The cover photo is from Gender Journal’s 7th volume, published in 1992.

Image Description: Three feminine faces overlap one another. The face at the top left looks to the left, the face in the middle is turned halfway to the viewer, and the face at the bottom right looks directly out from the page.


“Why is it important not to forget the principles that the Journal has attempted to portray over the years? Perhaps it is because the emphasis on rationality, elevated above all else in traditional legal education, trains students away from compassion. And it is compassion – for those less fortunate or less free – that shapes a lawyer’s reasoning into an act of justice and mercy.” - Reflections on the Birth of the Journal: A Founders’ Roundtable Discussion, 20 Berkeley J. Gender L. & Just. 12 (2005).

Let me begin by introduction; I am a law student and member of the Editorial Board for the Berkeley Journal of Gender, Law and Justice. I am transgender, nonbinary, disabled, and white; these identities have led much of my commitment to Gender Journal, as our membership colloquially calls the publication. Gender Journal drew me in with an ideal of being what much of law school is not: a caring and compassionate community, cognizant of our position in the legal ecosystem, of our power to choose the articles that become printed history.

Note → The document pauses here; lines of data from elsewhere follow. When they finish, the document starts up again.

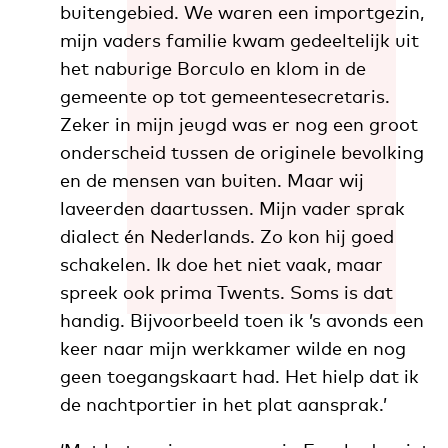
buitengebied. We waren een importgezin,
mijn vaders familie kwam gedeeltelijk uit
het naburige Borculo en klom in de
gemeente op tot gemeentesecretaris.
Zeker in mijn jeugd was er nog een groot
onderscheid tussen de originele bevolking
en de mensen van buiten. Maar wij
laveerden daartussen. Mijn vader sprak
dialect én Nederlands. Zo kon hij goed
schakelen. Ik doe het niet vaak, maar
spreek ook prima Twents. Soms is dat
handig. Bijvoorbeeld toen ik ’s avonds een
keer naar mijn werkkamer wilde en nog
geen toegangskaart had. Het hielp dat ik
de nachtportier in het plat aansprak.’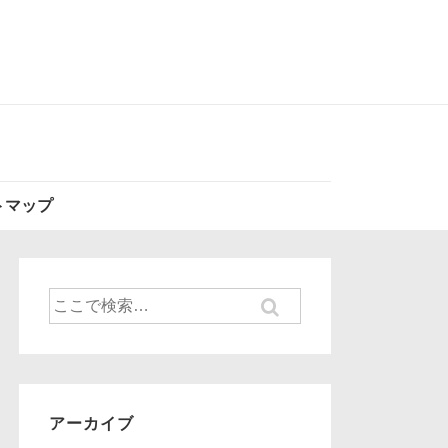
トマップ
検
索
対
象:
アーカイブ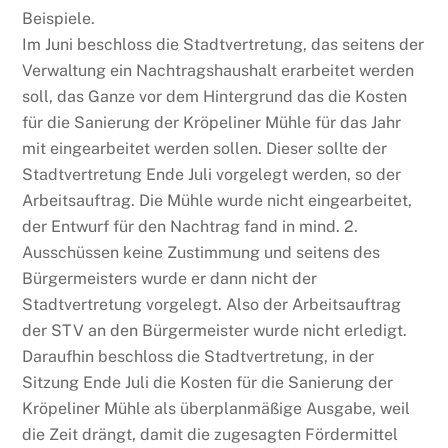
Beispiele.
Im Juni beschloss die Stadtvertretung, das seitens der
Verwaltung ein Nachtragshaushalt erarbeitet werden
soll, das Ganze vor dem Hintergrund das die Kosten
für die Sanierung der Kröpeliner Mühle für das Jahr
mit eingearbeitet werden sollen. Dieser sollte der
Stadtvertretung Ende Juli vorgelegt werden, so der
Arbeitsauftrag. Die Mühle wurde nicht eingearbeitet,
der Entwurf für den Nachtrag fand in mind. 2.
Ausschüssen keine Zustimmung und seitens des
Bürgermeisters wurde er dann nicht der
Stadtvertretung vorgelegt. Also der Arbeitsauftrag
der STV an den Bürgermeister wurde nicht erledigt.
Daraufhin beschloss die Stadtvertretung, in der
Sitzung Ende Juli die Kosten für die Sanierung der
Kröpeliner Mühle als überplanmäßige Ausgabe, weil
die Zeit drängt, damit die zugesagten Fördermittel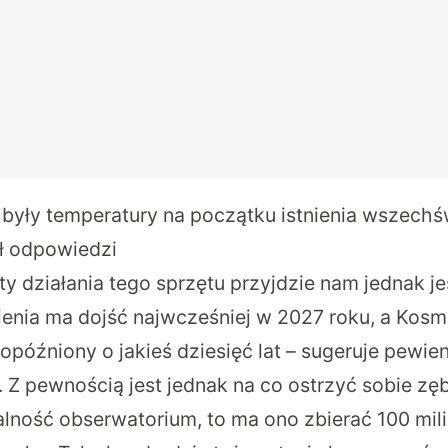
 były temperatury na początku istnienia wszechś
ł odpowiedzi
ty działania tego sprzętu przyjdzie nam jednak j
enia ma dojść najwcześniej w 2027 roku, a Kosm
późniony o jakieś dziesięć lat – sugeruje pewie
 Z pewnością jest jednak na co ostrzyć sobie zę
łalność obserwatorium, to ma ono zbierać 100 mil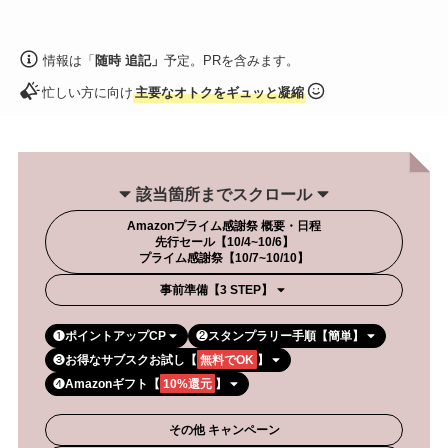
情報は「
随時 追記」
予定。PRを含みます。
忙しい方に向け
主要なオトクをギュッと凝縮
該当箇所までスクロール
Amazonプライム感謝祭 概要・日程
先行セール【10/4~10/6】
プライム感謝祭【10/7~10/10】
事前準備【3 STEP】
❶
ポイントアップCP
❷
スタンプラリー手順【簡単】
❸
お得なサブスクお試し【
無料でOK
】
❹
Amazonギフト【
10%還元
】
その他 キャンペーン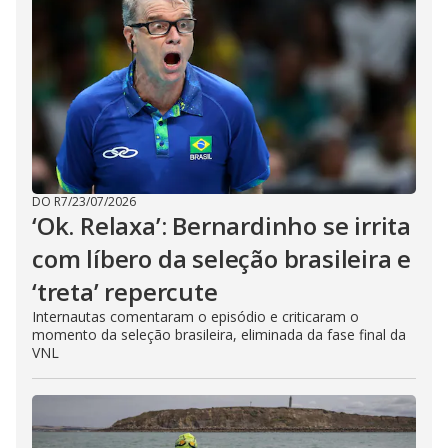
DO R7
/
23/07/2026
‘Ok. Relaxa’: Bernardinho se irrita
com líbero da seleção brasileira e
‘treta’ repercute
Internautas comentaram o episódio e criticaram o
momento da seleção brasileira, eliminada da fase final da
VNL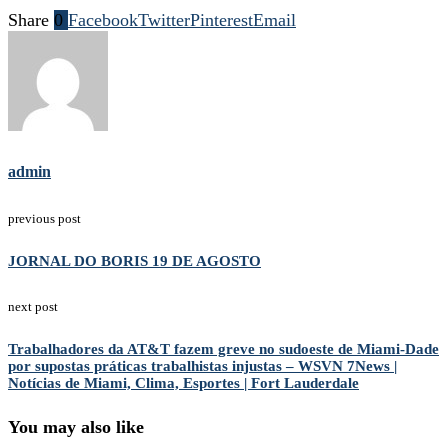
Share
0
Facebook
Twitter
Pinterest
Email
admin
previous post
JORNAL DO BORIS 19 DE AGOSTO
next post
Trabalhadores da AT&T fazem greve no sudoeste de Miami-Dade
por supostas práticas trabalhistas injustas – WSVN 7News |
Notícias de Miami, Clima, Esportes | Fort Lauderdale
You may also like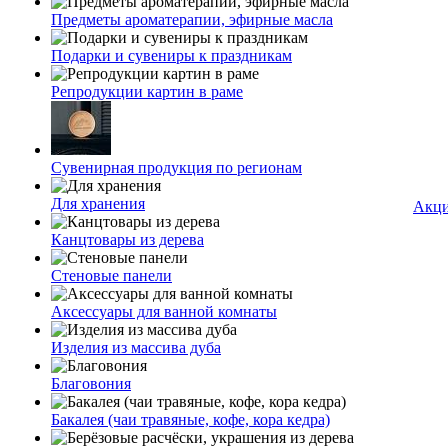
Предметы ароматерапии, эфирные масла
Подарки и сувениры к праздникам
Репродукции картин в раме
Сувенирная продукция по регионам
Для хранения
Акц
Канцтовары из дерева
Стеновые панели
Аксессуары для ванной комнаты
Изделия из массива дуба
Благовония
Бакалея (чаи травяные, кофе, кора кедра)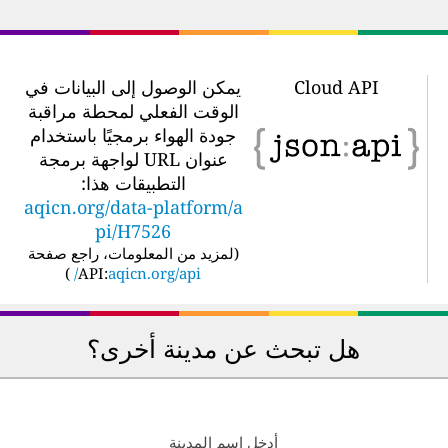
Cloud API
يمكن الوصول إلى البيانات في
الوقت الفعلي لمحطة مراقبة
جودة الهواء برمجيًا باستخدام
عنوان URL لواجهة برمجة
التطبيقات هذا:
aqicn.org/data-platform/a
pi/H7526
(
لمزيد من المعلومات، راجع صفحة
)
API:
aqicn.org/api/
هل تبحث عن مدينة أخرى؟
أدخل اسم المدينة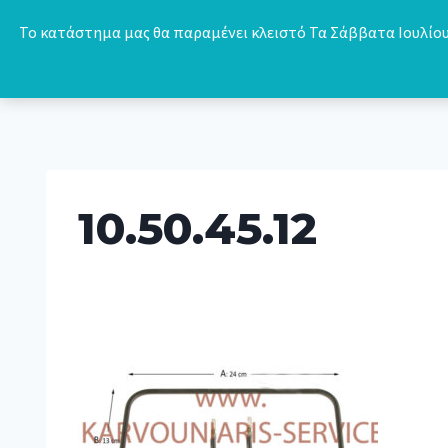
Skip
Το κατάστημα μας θα παραμένει κλειστό Τα Σάββατα Ιουλίου 
to
content
10.50.45.12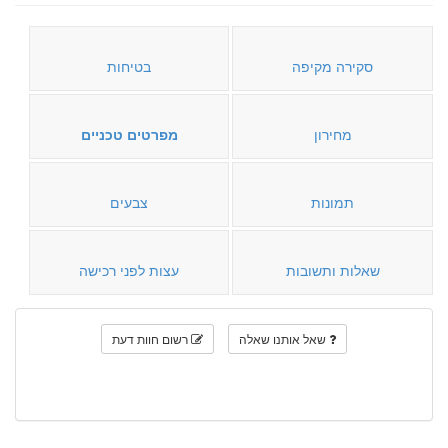
סקירה מקיפה
בטיחות
מחירון
מפרטים טכניים
תמונות
צבעים
שאלות ותשובות
עצות לפני רכישה
שאל אותנו שאלה
רשום חוות דעת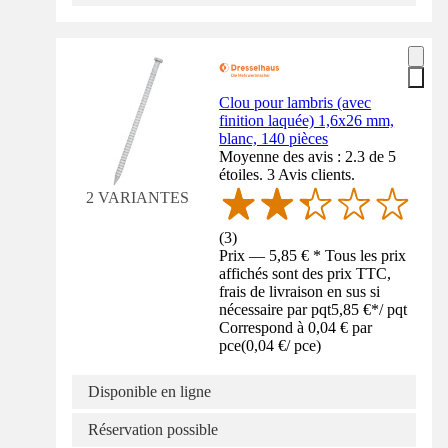
Clou pour lambris (avec
finition laquée) 1,6x26 mm,
blanc, 140 pièces
Moyenne des avis : 2.3 de 5
étoiles. 3 Avis clients.
2 VARIANTES
(
3
)
Prix — 5,85 € * Tous les prix
affichés sont des prix TTC,
frais de livraison en sus si
nécessaire par pqt
5,85 €
*
/
pqt
Correspond à 0,04 € par
pce
(
0,04 €
/
pce
)
Disponible en ligne
Réservation possible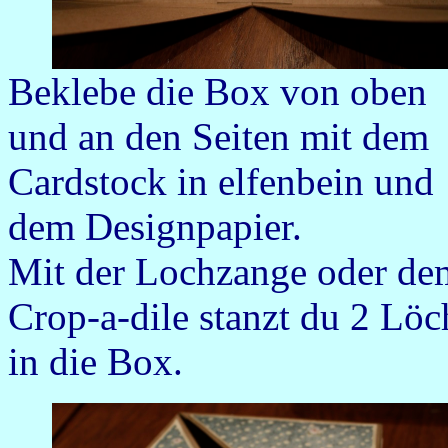
Beklebe die Box von oben
und an den Seiten mit dem
Cardstock in elfenbein und
dem Designpapier.
Mit der Lochzange oder de
Crop-a-dile stanzt du 2 Löc
in die Box.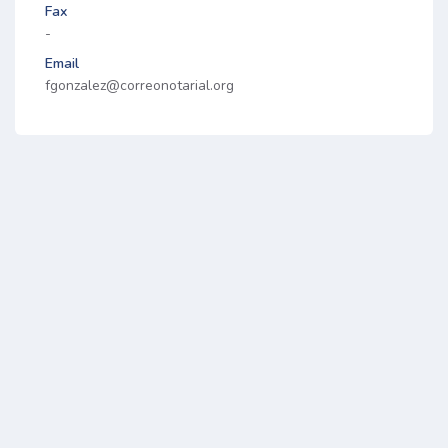
Fax
-
Email
fgonzalez@correonotarial.org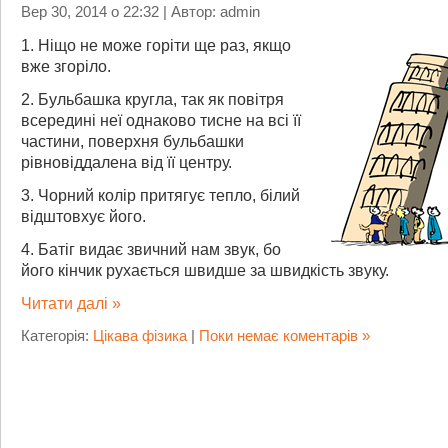
Вер 30, 2014 о 22:32 | Автор: admin
1. Ніщо не може горіти ще раз, якщо
вже згоріло.
2. Бульбашка кругла, так як повітря
всередині неї однаково тисне на всі її
частини, поверхня бульбашки
рівновіддалена від її центру.
3. Чорний колір притягує тепло, білий
відштовхує його.
4. Батіг видає звичний нам звук, бо
його кінчик рухається швидше за швидкість звуку.
Читати далі »
Категорія:
Цікава фізика
|
Поки немає коментарів »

As ecosystems do, the law has shifted and swayed since our founding in 1984, and so the Journal has too. I turned to our history - leafing through pages of decades of publications, talking with founders and former members – hoping to inform the Journal, now, of all we have been and could become. I revealed a past that embraced poetry, that called out the devaluation of non-patriarchal scholarship, and that centered marginalized subjects, authors, and members all along the way. Here, I share my findings and investigate the evolution of our Journal alongside the legal field.

***

From the start, the Journal invested in flattening the hierarchies of law school, providing a space not just for literature, but also for lived experience. Today, we publish articles by group consensus, engaging our entire membership in the review process and voting democratically on each piece. While much else has changed, this is one thing about Gender Journal that remains constant: a critical valuing of every voice, a vision instilled by our founders. While that vision perseveres, a look into our past reveals that the way we talk about our vision has always been in flux. Digging into the origins of our Journal revealed respectful debates on the language we use to represent ourselves, consistently modifying our name and mandate to attend to questions like “Who is a woman?”, “What is gender?”, or “Is the law also justice?”. And each time the Journal shifted in perspective or identity, the passage of time ensured that language soon came to mean something else, and must be questioned, and shift, again.

The Women’s Center at Boalt Hall hosted the first volume of Gender Journal, then called the Berkeley Women’s Law Journal, published in 1985. At the time, our founders endeavored "To give voice to the complex and varying perspectives reflecting the legal concerns of all women, especially the women of color, lesbians, disabled women and poor women whose voices have been severely underrepresented in existing literature." Legal language representing diverse women was in short supply then, four years shy of Kimberlè Crenshaw’s article Demarginalizing the Intersection, which catapulted “intersectionality” into the lexicon.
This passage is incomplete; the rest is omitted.